On ne se souvient pas bien de Louise-Michel (rien de maruant), mais on y mettrait notre main au feu : Mammuth s’impose comme le meilleur film du tandem Delépine-Kervern. Néanmoins, pas d’amalgame, le meilleur n’est pas toujours bon, comme c’est le cas ici. Pire, au regard de l’oeuvre ciné (ciné seulement) des deux compères de Groland, la performance est assez logique ; déprimante même, tant on les imagine difficilement faire mieux à l’avenir. Hors la présence de la superstar Depardieu, Mammuth trimballe exactement la même portion congrue de cinéma que les films précédents, dosés ad hoc, certitudes psychorigides comprises : ode fastoche à l’errance et aux marginaux, des lambeaux d’idées visuelles répétées jusqu’à l’overdose, des hectolitres de poésie foutraque en guise de nappage trash.
Sauf que la présence du gros Gégé intrigue, c’est vrai. L’illusion d’une valeur ajoutée prend une bonne dizaine de minutes, moins pour son côté motard céleste, figure du marginal usée jusqu’à la corde (avec en prime, les cheveux de Mickey Rourke dans The Wrestler), que pour son emploi d’équarisseur de porc, en ouverture. Unir dans la même image, les carcasses de cochon et le plus viandard de nos monstres sacrés, voilà qui laisse supposer ce que le film, au fond, aurait dû être : une sorte de Tati primitif, gaulois et trivial où la grammaire grolandaise se déploierait avec rigueur. En trois séquences maîtrisées (un pot d’adieu, des courses au supermarché, un comptage de voiture depuis le salon), Mammuth semble se trouver, sûr de ses effets primaires, coupant et vraiment drôle.
Seulement voilà, une fois le road movie bien lancé, les bonnes scènes s’espacent, puis le projet comique se disloque dans un brouet visuel d’une pauvreté sidérale, oscillant entre peur du vide et grand n’importe quoi.
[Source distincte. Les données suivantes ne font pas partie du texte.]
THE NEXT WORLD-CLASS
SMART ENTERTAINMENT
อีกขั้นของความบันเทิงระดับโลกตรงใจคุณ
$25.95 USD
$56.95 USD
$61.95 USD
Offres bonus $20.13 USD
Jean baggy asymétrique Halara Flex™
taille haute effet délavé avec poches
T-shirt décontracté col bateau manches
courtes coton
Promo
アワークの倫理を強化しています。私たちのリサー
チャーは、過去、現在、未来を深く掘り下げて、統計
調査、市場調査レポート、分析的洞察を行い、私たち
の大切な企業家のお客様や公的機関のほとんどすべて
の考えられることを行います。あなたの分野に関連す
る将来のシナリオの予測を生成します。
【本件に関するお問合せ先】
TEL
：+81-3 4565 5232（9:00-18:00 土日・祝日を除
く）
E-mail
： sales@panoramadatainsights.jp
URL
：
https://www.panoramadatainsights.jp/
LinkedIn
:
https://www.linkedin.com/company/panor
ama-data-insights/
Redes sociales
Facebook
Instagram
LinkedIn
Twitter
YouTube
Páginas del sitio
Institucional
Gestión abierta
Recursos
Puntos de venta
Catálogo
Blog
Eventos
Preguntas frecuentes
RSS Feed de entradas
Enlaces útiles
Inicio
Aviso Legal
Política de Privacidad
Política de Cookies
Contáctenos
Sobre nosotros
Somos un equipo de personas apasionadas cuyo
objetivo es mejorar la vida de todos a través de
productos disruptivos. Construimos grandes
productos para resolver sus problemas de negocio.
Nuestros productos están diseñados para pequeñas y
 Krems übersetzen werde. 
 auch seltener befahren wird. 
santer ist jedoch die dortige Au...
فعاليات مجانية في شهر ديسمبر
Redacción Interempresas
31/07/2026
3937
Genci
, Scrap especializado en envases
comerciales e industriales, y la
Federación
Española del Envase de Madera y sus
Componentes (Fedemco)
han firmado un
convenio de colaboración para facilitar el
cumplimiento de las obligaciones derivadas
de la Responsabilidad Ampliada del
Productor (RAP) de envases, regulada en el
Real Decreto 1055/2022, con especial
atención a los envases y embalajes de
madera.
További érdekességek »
A l’humour vissé serré succèdent un gras comique nanardeux (Yolande Moreau première victime d’un montage alterné digne d’un Max Pecas), mais surtout une poésie new age passablement débile, et surtout totalement bâclée. Que le film reconnaisse son impuissance crasse d’un air entendu, pourquoi pas, mais là non, il se gonfle de fierté jusqu’au bout, incapable de relâchement, cramponné à sa façade d’objet auteurisant et indépendant, certain de toucher au sublime, au grand Art, à la moindre image floue et mal cadrée.
Pas de doute, le cinéma semble ici une affaire trop sérieuse et trop noble pour être tournée en dérision. D’ailleurs, à l’instar de Depardieu, historiquement plus anar que ses cinéastes, les stars grouillent dans le film comme un troupeau de vaches sacrées. On ne les compte plus : Poelvoorde, Siné, Anna Mouglalis, clairement là pour marteler la pellicule de leur présence. Sommet, Adjani en figure de l’amour éternel de Depardieu, dans un exercice de pure célébration compassée, pas loin, dans l’esprit d’un hommage aux Césars. De quoi s’assurer de l’intention première de Mammuth, cure d’encanaillement pour people, pass VIP pour comiques télé ivres de reconnaissance.